A 68-year-old man showed a 12-hour history of headaches, confusion, and decreased consciousness. 

His wife said that he recently completed oral chemotherapy for "indolent forms of leukemia." 

Examination reveals him to be responding to painful stimuli but not to verbal commands. 

He has bilateral axillary and inguinal lymphadenopathy. 

He is clinically jaundiced and anemic. 

His spleen is palpably enlarged. 

He has neck stiffness, generalized hyperreflexia, and bilateral upgoing plantar reflexes. 

The fundal examination is normal, and there are no focal neurological signs. 
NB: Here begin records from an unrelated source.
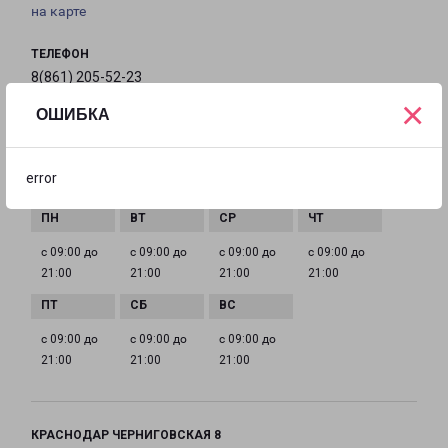
на карте
ТЕЛЕФОН
8(861) 205-52-23
×
ОШИБКА
EMAIL
krasnodar@pecom.ru
error
ГРАФИК РАБОТЫ
с 09:00 до
с 09:00 до
с 09:00 до
с 09:00 до
21:00
21:00
21:00
21:00
с 09:00 до
с 09:00 до
с 09:00 до
21:00
21:00
21:00
КРАСНОДАР ЧЕРНИГОВСКАЯ 8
Complete blood count shows: 


Hemoglobin (Hb) 7.5 g/dL 

White blood cells (WBC) 37 X 109/L (lymphocytes 86%) 

Platelets 26 X 109/L 

Questions: 


Q1. What abnormalities are seen on this patient’s blood film? 




Q2. Suggest a possible hematological diagnosis. 
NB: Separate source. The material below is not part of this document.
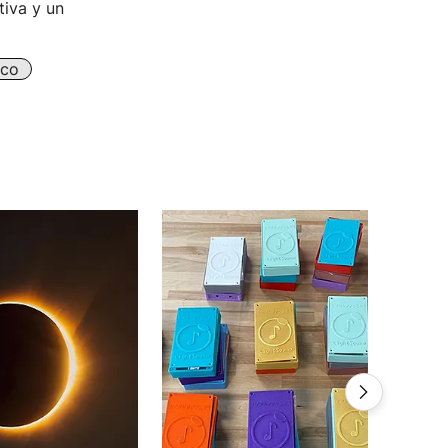
tiva y un
sco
Q3. What abnormalities are seen on the enhanced computed tomography (CT) scan? 




Q4. How should this patient be managed? 

Answers: 


A1. The film shows spherocytosis, polychromasia, thrombocytopenia, and lymphocytosis. 

A2. The ‘indolent form of leukemia’ in this case was chronic lymphocytic leukemia (CLL), which became complicated by autoimmune hemolytic anemia (AIHA). (This is a recognized association.) 

Direct anti-globulin test, reticulocyte count, lymphoid cell flow cytometric analysis, and bone marrow examination is required to confirm this. 

The flow cytometry analysis will show these cells to be positive for B-cell markers [CD19, 20, 21, and 23] and to have a low density of surface membrane immunoglobulin [SmIg] with a predominance of one light chain, either kappa or lambda. 

B-CLL cells also express aberrantly T cell marker CD5. 

A3. The scan shows a low attenuation area in the right parieto-occipital area. 

There is no evidence of midline shift. 

This is inconsistent with acute bleeding but suggests infection, inflammation, or infarction. 

A4. He requires urgent lumbar puncture. 

In this case, it showed intracellular Gram-positive rods, consistent with Listeria meningitis. 

A low platelet count indicates the possibility of disseminated intravascular coagulation (DIC), which usually complicates meningitis. 

He received intravenous treatment of ampicillin, chloramphenicol, and metronidazole. 

His AIHA responded to high-dose intravenous steroids 

(dexamethasone was chosen to reduce cerebral edema) and blood transfusion. 

Fludarabine is best avoided as its use has been associated with an increased risk of AIHA in CLL patients. 

Other immunosuppressive for the AIHA may include rituximab, which may be beneficial for CLL. 

Splenectomy will increase the risk of infection.